Thanks to a “window wall” technology developed at George Mason, Boykin appeared in the studios as a larger-than-life-sized figure projected onto a giant screen. She choreographed from home in New York City, with assistant Martina Viadana also working from home, while in Fairfax, Virginia, graduate student Robert Kleinendorst (a former member of Paul Taylor Dance Company) served as Boykin’s rehearsal director.

Hope Boykin looks at a computer with three video screens

Hope Boykin, rehearsing via Zoom
Hope Spears, Courtesy Boykin

“Rob was like an uncle to the students, and to the dance,” Boykin says. At one point, there was a specific slide that she could not demonstrate from home, and she relied on Kleinendorst to complete the movement. (“Rob! Make them slide like Ruthie [Ruth Andrien] in Esplanade,” Boykin told him.)

Students sent Boykin and her team (including collaborating editor Terri Ayanna Wright) hours of footage. They danced her choreography alone at home, in the studios, outside and onstage, which was all edited down to around 30 minutes of movement. Running To and Toward: A Dance Film by Hope Boykin streamed for free via George Mason’s website in December.

When the 2020–21 school year began, Reedy hoped her students could eventually perform for an audience for George Mason’s March gala. By January, it was clear that wouldn’t be possible. Reedy and Boykin stuck with an onstage version of Running To and Toward, however, as part of a streamed gala.

Boykin treated adapting her choreography from screen to stage as a lesson in versatility. “While making works for stage, I used to say, ‘If this were a movie moment…’ Now I say, ‘When we’re back onstage…’ ” Boykin says. “I believe that is what has and will continue to allow me to work in both ways, with an open sensibility.”

Creating dance films as preludes for future onstage performances has also been central to the “bubble residencies” launched by Works & Process at the Guggenheim and Lincoln Center.

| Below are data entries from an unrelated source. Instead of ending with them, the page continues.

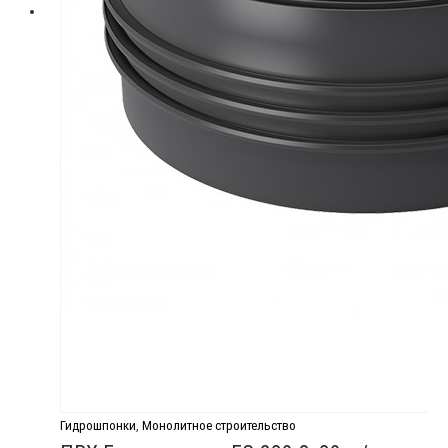
Гидрошпонки
,
Монолитное строительство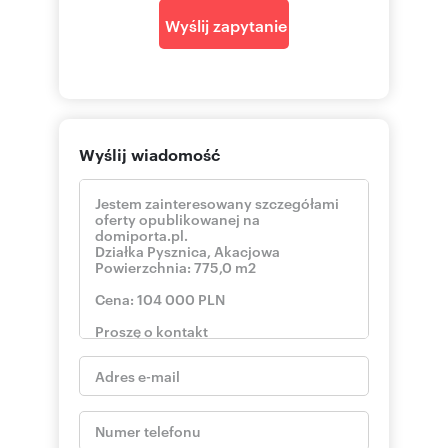
Wyślij zapytanie
Wyślij wiadomość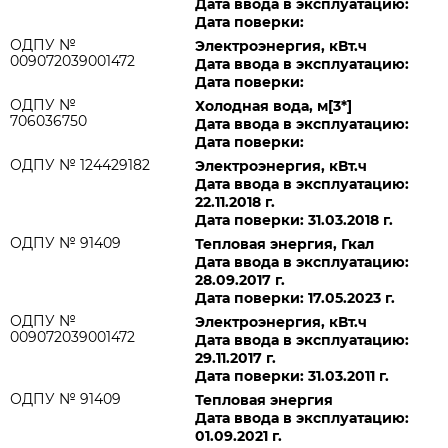
Дата ввода в эксплуатацию:
Дата поверки:
ОДПУ №
Электроэнергия, кВт.ч
009072039001472
Дата ввода в эксплуатацию:
Дата поверки:
ОДПУ №
Холодная вода, м[3*]
706036750
Дата ввода в эксплуатацию:
Дата поверки:
ОДПУ № 124429182
Электроэнергия, кВт.ч
Дата ввода в эксплуатацию:
22.11.2018 г.
Дата поверки: 31.03.2018 г.
ОДПУ № 91409
Тепловая энергия, Гкал
Дата ввода в эксплуатацию:
28.09.2017 г.
Дата поверки: 17.05.2023 г.
ОДПУ №
Электроэнергия, кВт.ч
009072039001472
Дата ввода в эксплуатацию:
29.11.2017 г.
Дата поверки: 31.03.2011 г.
ОДПУ № 91409
Тепловая энергия
Дата ввода в эксплуатацию:
01.09.2021 г.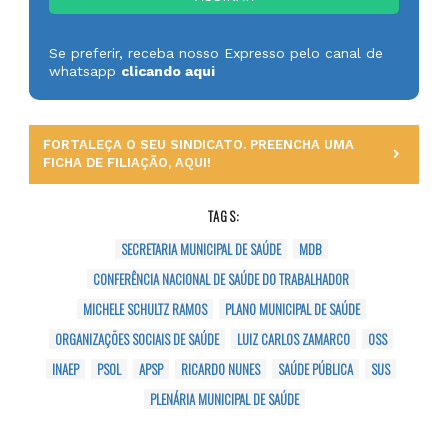
Se preferir, receba nosso Expresso pelo canal de
whatsapp
clicando aqui
FORTALEÇA O SEU SINDICATO. PREENCHA UMA
FICHA DE FILIAÇÃO, AQUI!
TAGS:
SECRETARIA MUNICIPAL DE SAÚDE
MDB
CONFERÊNCIA NACIONAL DE SAÚDE DO TRABALHADOR
MICHELE SCHULTZ RAMOS
PLANO MUNICIPAL DE SAÚDE
ORGANIZAÇÕES SOCIAIS DE SAÚDE
LUIZ CARLOS ZAMARCO
OSS
INAEP
PSOL
APSP
RICARDO NUNES
SAÚDE PÚBLICA
SUS
PLENÁRIA MUNICIPAL DE SAÚDE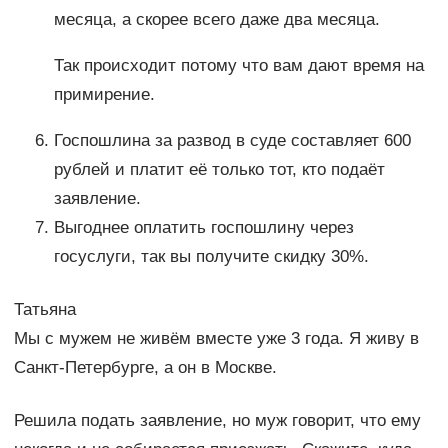
месяца, а скорее всего даже два месяца.
Так происходит потому что вам дают время на
примирение.
Госпошлина за развод в суде составляет 600
рублей и платит её только тот, кто подаёт
заявление.
Выгоднее оплатить госпошлину через
госуслуги, так вы получите скидку 30%.
Татьяна
Мы с мужем не живём вместе уже 3 года. Я живу в
Санкт-Петербурге, а он в Москве.
Решила подать заявление, но муж говорит, что ему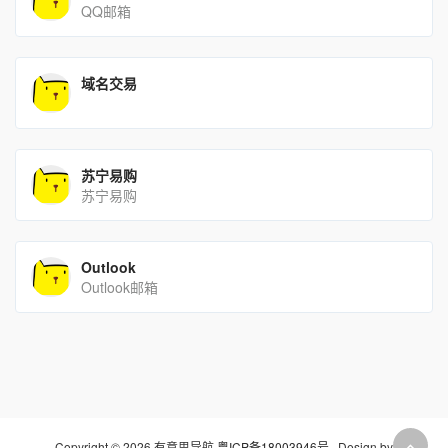
QQ邮箱
域名交易
苏宁易购
苏宁易购
Outlook
Outlook邮箱
Copyright © 2026 有意思导航
粤ICP备18003946号
Design by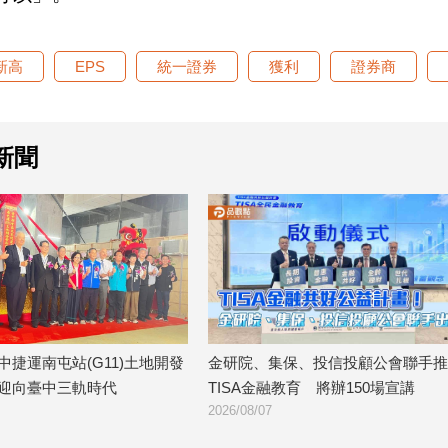
新高
EPS
統一證券
獲利
證券商
新聞
中捷運南屯站(G11)土地開發
金研院、集保、投信投顧公會聯手推
迎向臺中三軌時代
TISA金融教育 將辦150場宣講
2026/08/07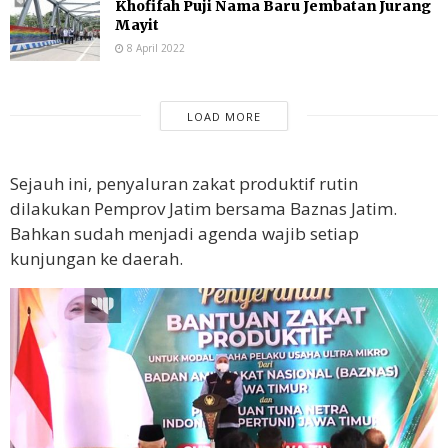
Khofifah Puji Nama Baru Jembatan Jurang
Mayit
8 April 2022
LOAD MORE
Sejauh ini, penyaluran zakat produktif rutin
dilakukan Pemprov Jatim bersama Baznas Jatim.
Bahkan sudah menjadi agenda wajib setiap
kunjungan ke daerah.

“We wanted to create short, fun pieces that you dip in and out of,” says Caroline Cronson, the producer of Works & Process. But she never envisioned that its YouTube channel would become such a hot destination for pandemic dance videos. “Our real love is commissioning works for our space,” she says. “We are first and foremost a performing arts organization.”

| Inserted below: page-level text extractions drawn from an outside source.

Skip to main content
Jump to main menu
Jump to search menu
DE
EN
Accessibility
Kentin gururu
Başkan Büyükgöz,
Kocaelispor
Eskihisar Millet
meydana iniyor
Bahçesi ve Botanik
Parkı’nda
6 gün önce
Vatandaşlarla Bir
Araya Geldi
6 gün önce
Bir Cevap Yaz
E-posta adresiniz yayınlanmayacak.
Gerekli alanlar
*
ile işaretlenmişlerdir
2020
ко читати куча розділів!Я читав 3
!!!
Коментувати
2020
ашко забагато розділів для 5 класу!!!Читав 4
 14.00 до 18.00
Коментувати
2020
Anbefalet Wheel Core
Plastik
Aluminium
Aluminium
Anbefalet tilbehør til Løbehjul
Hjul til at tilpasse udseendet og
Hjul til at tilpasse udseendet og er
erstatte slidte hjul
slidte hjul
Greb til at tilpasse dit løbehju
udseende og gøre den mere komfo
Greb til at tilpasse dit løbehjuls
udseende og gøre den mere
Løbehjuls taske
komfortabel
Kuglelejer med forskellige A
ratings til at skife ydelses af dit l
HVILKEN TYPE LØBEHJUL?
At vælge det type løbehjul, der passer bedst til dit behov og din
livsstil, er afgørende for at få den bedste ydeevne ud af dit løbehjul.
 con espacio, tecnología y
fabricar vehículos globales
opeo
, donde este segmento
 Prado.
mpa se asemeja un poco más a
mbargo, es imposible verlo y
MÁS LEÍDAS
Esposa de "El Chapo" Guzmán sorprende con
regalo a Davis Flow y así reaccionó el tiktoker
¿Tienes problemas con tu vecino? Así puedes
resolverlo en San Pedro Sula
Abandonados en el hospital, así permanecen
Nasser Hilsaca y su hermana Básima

From its home base in New York City’s Guggenheim Museum, Works & Process typically presents sneak-peak performances and site-specific works. Yet early in the pandemic, the dance presenter quickly earmarked $40,000 for commissioning short videos. Boykin, Joshua Bergasse, Sara Mearns and Andrea Miller were among the first artists to earn $500 creating five-minute videos for the program’s YouTube channel. The venue has since paid more than 350 artists.

Two tap dancers perform next to a bassist, outside with trees in the background

Music From The Sole
Dancing Camera, Courtesy Works & Process

“This was a knee-jerk reaction, this whole initiative,” general manager Duke Dang says. “We said, ‘We are going to commission artists right now, and we are going to pay them.’ ”

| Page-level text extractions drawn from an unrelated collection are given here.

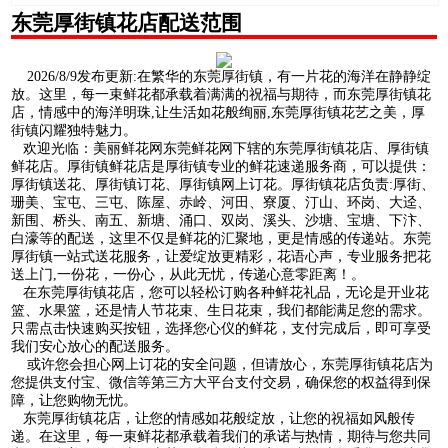
东莞厚街镇花店配送范围
2026/8/9发布更新:在繁华的东莞厚街镇，有一片花的海洋在静静绽
放。这里，每一束鲜花都承载着满满的祝福与期待，而东莞厚街镇花
店，情感中的海洋明珠,让生活如花般绚丽,东莞厚街镇花艺之美，厚
街镇闪耀独特魅力。
欢迎光临：美丽鲜花网东莞鲜花网下辖的东莞厚街镇花店、厚街镇
鲜花店。厚街镇鲜花店是厚街镇专业的鲜花速递服务商，可以提供：
厚街镇送花、厚街镇订花、厚街镇网上订花。厚街镇花店负责:厚街、
珊美、宝屯、三屯、陈屋、赤岭、河田、寮厦、汀山、环岗、大迳、
新围、桥头、南五、新塘、涌口、双岗、溪头、沙塘、宝塘、下汴、
白濠等的配送，这里不仅是鲜花的汇聚地，更是情感的传递站。东莞
厚街镇一站式送花服务，让爱绽放更精彩，花语心声，专业服务把花
送上门,一份花，一份心，从此无忧，传递心意零距离！。
在东莞厚街镇花店，您可以轻松订购各种鲜花礼品，无论是开业花
篮、水果篮，还是情人节花束、生日花束，我们都能满足您的需求。
只需点击快速购买按钮，选择您心仪的鲜花，支付完成后，即可享受
我们安心放心的配送服务。
或许您会担心网上订花的安全问题，但请放心，东莞厚街镇花店为
您提供支付宝、微信等第三方大平台支付交易，确保您的权益得到保
障，让您购物无忧。
东莞厚街镇花店，让您的情感如花般绽放，让您的祝福如风般传
递。在这里，每一束鲜花都承载着我们的承诺与热情，期待与您共同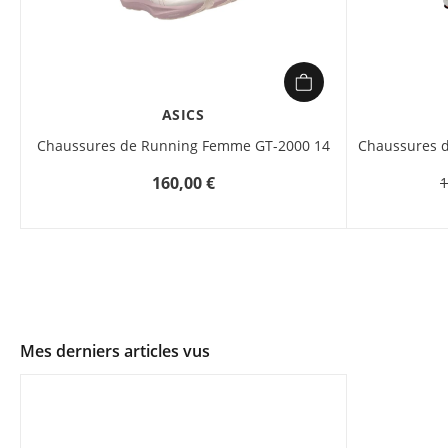
ASICS
Chaussures de Running Femme GT-2000 14
Chaussures 
160,00 €
1
Mes derniers articles vus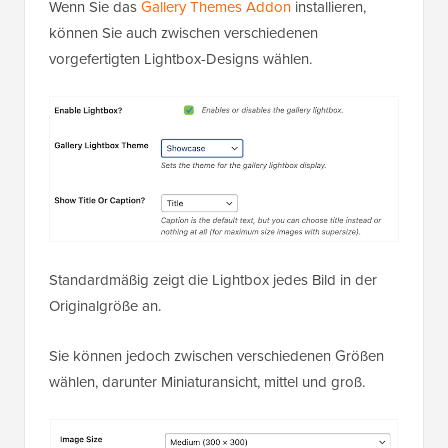
Wenn Sie das
Gallery Themes Addon
installieren,
können Sie auch zwischen verschiedenen
vorgefertigten Lightbox-Designs wählen.
Standardmäßig zeigt die Lightbox jedes Bild in der
Originalgröße an.
Sie können jedoch zwischen verschiedenen Größen
wählen, darunter Miniaturansicht, mittel und groß.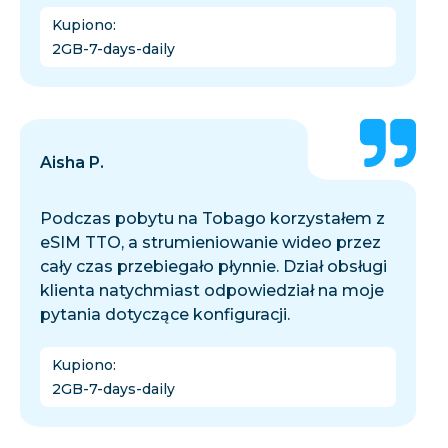
Kupiono
:
2GB-7-days-daily
Aisha P.
Podczas pobytu na Tobago korzystałem z
eSIM TTO, a strumieniowanie wideo przez
cały czas przebiegało płynnie. Dział obsługi
klienta natychmiast odpowiedział na moje
pytania dotyczące konfiguracji.
Kupiono
:
2GB-7-days-daily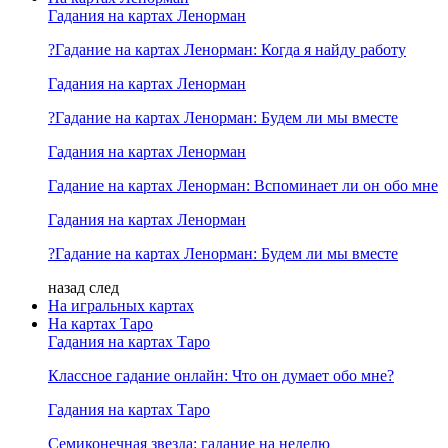
Гадания на картах Ленорман
?Гадание на картах Ленорман: Когда я найду работу
Гадания на картах Ленорман
?Гадание на картах Ленорман: Будем ли мы вместе
Гадания на картах Ленорман
Гадание на картах Ленорман: Вспоминает ли он обо мне
Гадания на картах Ленорман
?Гадание на картах Ленорман: Будем ли мы вместе
назад
след
На игральных картах
На картах Таро
Гадания на картах Таро
Классное гадание онлайн: Что он думает обо мне?
Гадания на картах Таро
Семиконечная звезда: гадание на неделю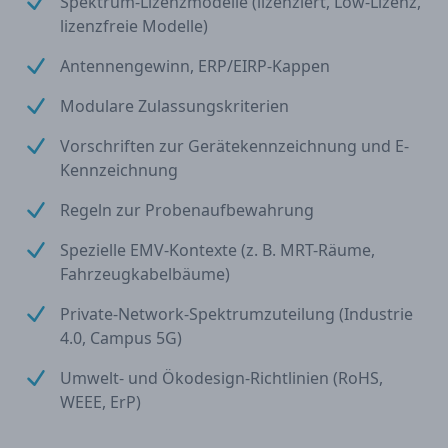
Spektrum-Lizenzmodelle (lizenziert, Low-Lizenz,
lizenzfreie Modelle)
Antennengewinn, ERP/EIRP-Kappen
Modulare Zulassungskriterien
Vorschriften zur Gerätekennzeichnung und E-
Kennzeichnung
Regeln zur Probenaufbewahrung
Spezielle EMV-Kontexte (z. B. MRT-Räume,
Fahrzeugkabelbäume)
Private-Network-Spektrumzuteilung (Industrie
4.0, Campus 5G)
Umwelt- und Ökodesign-Richtlinien (RoHS,
WEEE, ErP)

Once it became clear that live performances would be canceled far into 2021, however, Cronson and Dang began investing in projects that paid artists to create work now that could premiere in person in the future. Artists live together in bubble residencies, creating a short film on the final day. Some of the results stand alone as site-specific clips using the same choreographic language as the eventual live work, such as Ephrat Asherie Dance’s colorful romp around the Lincoln Center plaza in UnderScored. Others, such as Music From The Sole’s tap/jazz collaboration, are clearly one movement of a longer piece that should come to fruition by 2022.

“The video itself is like a teaser,” Dang says.

Thanks to a $500,000 influx in funding from the Andrew W. Mellon Foundation, an additional 12 bubble residencies will take place in 2021. Like other presenters following this two-pronged model, Dang and Cronson hope the videos will whet the appetites of dance fans eager to get vaccinated and back inside a performance hall.